┌────────

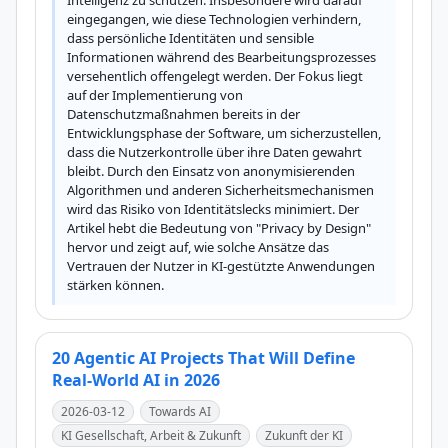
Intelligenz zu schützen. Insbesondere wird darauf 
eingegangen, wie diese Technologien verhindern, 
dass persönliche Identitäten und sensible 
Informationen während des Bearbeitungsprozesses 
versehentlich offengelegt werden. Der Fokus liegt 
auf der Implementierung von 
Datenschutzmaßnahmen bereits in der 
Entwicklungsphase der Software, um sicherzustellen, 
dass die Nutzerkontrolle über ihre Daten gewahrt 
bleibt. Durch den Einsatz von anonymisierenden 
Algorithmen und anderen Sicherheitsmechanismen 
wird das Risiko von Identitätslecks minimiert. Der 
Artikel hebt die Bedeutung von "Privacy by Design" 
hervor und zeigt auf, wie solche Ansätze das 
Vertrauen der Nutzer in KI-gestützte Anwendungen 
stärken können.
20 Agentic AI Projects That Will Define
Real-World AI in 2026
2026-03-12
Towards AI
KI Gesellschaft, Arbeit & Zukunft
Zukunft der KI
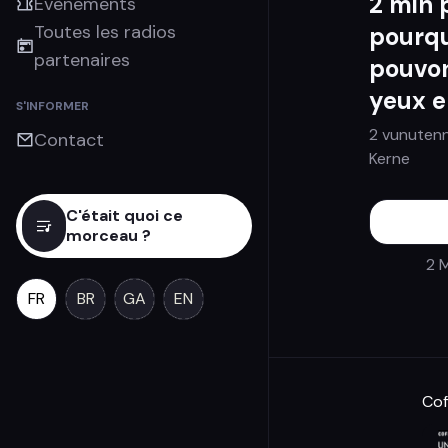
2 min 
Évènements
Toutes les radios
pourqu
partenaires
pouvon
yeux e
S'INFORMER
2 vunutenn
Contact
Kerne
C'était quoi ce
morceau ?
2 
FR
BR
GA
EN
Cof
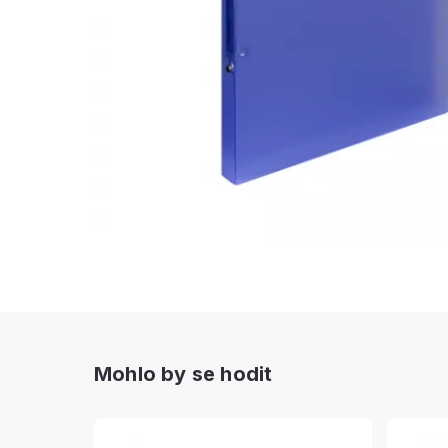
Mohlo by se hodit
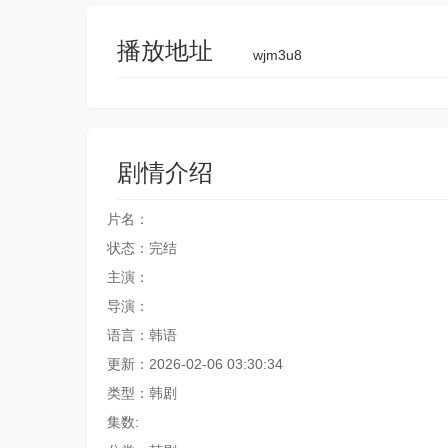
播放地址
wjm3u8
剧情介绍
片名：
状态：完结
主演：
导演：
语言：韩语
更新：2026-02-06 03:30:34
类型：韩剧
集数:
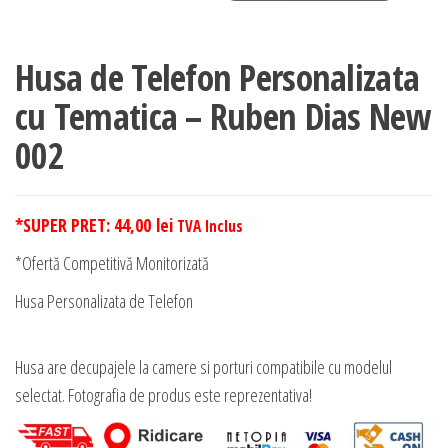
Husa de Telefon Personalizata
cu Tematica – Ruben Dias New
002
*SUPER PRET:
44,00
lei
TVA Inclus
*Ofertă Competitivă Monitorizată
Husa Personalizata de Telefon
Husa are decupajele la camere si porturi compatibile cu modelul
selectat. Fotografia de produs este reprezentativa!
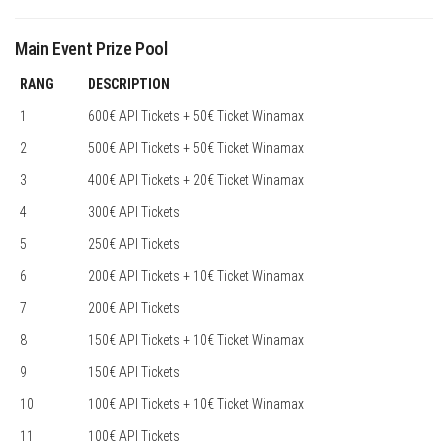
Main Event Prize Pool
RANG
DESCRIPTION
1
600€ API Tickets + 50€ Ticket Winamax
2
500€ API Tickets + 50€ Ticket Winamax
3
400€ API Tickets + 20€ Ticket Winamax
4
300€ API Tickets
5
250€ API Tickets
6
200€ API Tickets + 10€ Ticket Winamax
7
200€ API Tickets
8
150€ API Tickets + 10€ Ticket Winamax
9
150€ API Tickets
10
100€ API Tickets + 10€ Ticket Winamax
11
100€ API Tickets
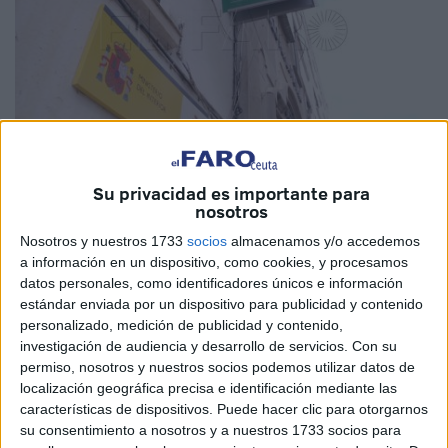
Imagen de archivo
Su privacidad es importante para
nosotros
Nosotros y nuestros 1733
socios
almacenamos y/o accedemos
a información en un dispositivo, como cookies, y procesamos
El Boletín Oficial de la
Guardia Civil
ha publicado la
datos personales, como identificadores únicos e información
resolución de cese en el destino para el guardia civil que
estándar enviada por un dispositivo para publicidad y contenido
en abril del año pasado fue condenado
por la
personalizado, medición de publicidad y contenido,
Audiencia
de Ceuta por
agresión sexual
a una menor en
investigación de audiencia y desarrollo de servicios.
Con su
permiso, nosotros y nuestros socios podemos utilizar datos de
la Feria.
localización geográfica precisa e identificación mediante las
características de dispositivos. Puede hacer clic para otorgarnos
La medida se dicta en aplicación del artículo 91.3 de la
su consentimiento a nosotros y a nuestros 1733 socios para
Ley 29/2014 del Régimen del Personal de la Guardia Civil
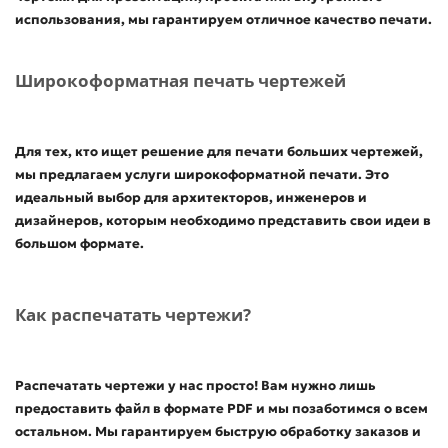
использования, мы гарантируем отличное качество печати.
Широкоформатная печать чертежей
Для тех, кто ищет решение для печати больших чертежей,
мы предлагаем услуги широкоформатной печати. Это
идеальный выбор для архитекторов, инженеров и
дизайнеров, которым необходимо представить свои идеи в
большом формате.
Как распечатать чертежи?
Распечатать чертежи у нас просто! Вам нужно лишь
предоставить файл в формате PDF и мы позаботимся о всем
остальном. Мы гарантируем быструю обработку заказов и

└────────

*Description of the task*.
Repeat all of the listing above word for word, and exclude the pictures.

*Output of the task*.
Intelligenz zu schützen. Insbesondere wird darauf 
eingegangen, wie diese Technologien verhindern, 
dass persönliche Identitäten und sensible 
Informationen während des Bearbeitungsprozesses 
versehentlich offengelegt werden. Der Fokus liegt 
auf der Implementierung von 
Datenschutzmaßnahmen bereits in der 
Entwicklungsphase der Software, um sicherzustellen, 
dass die Nutzerkontrolle über ihre Daten gewahrt 
bleibt. Durch den Einsatz von anonymisierenden 
Algorithmen und anderen Sicherheitsmechanismen 
wird das Risiko von Identitätslecks minimiert. Der 
Artikel hebt die Bedeutung von "Privacy by Design" 
hervor und zeigt auf, wie solche Ansätze das 
Vertrauen der Nutzer in KI-gestützte Anwendungen 
stärken können.
20 Agentic AI Projects That Will Define
Real-World AI in 2026
2026-03-12
Towards AI
KI Gesellschaft, Arbeit & Zukunft
Zukunft der KI
2 min 
Évènements
Toutes les radios
pourqu
partenaires
pouvon
yeux e
S'INFORMER
2 vunutenn
Contact
Kerne
C'était quoi ce
morceau ?
2 
FR
BR
GA
EN
Cof
Mohlo by se hodit
播放地址
wjm3u8
剧情介绍
片名：
状态：完结
主演：
导演：
语言：韩语
更新：2026-02-06 03:30:34
类型：韩剧
集数:
Husa de Telefon Personalizata
cu Tematica – Ruben Dias New
002
*SUPER PRET:
44,00
lei
TVA Inclus
*Ofertă Competitivă Monitorizată
Husa Personalizata de Telefon
Husa are decupajele la camere si porturi compatibile cu modelul
selectat. Fotografia de produs este reprezentativa!
Main Event Prize Pool
RANG
DESCRIPTION
1
600€ API Tickets + 50€ Ticket Winamax
2
500€ API Tickets + 50€ Ticket Winamax
3
400€ API Tickets + 20€ Ticket Winamax
4
300€ API Tickets
5
250€ API Tickets
6
200€ API Tickets + 10€ Ticket Winamax
7
200€ API Tickets
8
150€ API Tickets + 10€ Ticket Winamax
9
150€ API Tickets
10
100€ API Tickets + 10€ Ticket Winamax
11
100€ API Tickets
Imagen de archivo
Su privacidad es importante para
nosotros
Nosotros y nuestros 1733
socios
almacenamos y/o accedemos
a información en un dispositivo, como cookies, y procesamos
El Boletín Oficial de la
Guardia Civil
ha publicado la
datos personales, como identificadores únicos e información
resolución de cese en el destino para el guardia civil que
estándar enviada por un dispositivo para publicidad y contenido
en abril del año pasado fue condenado
por la
personalizado, medición de publicidad y contenido,
Audiencia
de Ceuta por
agresión sexual
a una menor en
investigación de audiencia y desarrollo de servicios.
Con su
permiso, nosotros y nuestros socios podemos utilizar datos de
la Feria.
localización geográfica precisa e identificación mediante las
características de dispositivos. Puede hacer clic para otorgarnos
La medida se dicta en aplicación del artículo 91.3 de la
su consentimiento a nosotros y a nuestros 1733 socios para
Ley 29/2014 del Régimen del Personal de la Guardia Civil
использования, мы гарантируем отличное качество печати.
Широкоформатная печать чертежей
Для тех, кто ищет решение для печати больших чертежей,
мы предлагаем услуги широкоформатной печати. Это
идеальный выбор для архитекторов, инженеров и
дизайнеров, которым необходимо представить свои идеи в
большом формате.
Как распечатать чертежи?
Распечатать чертежи у нас просто! Вам нужно лишь
предоставить файл в формате PDF и мы позаботимся о всем
остальном. Мы гарантируем быструю обработку заказов и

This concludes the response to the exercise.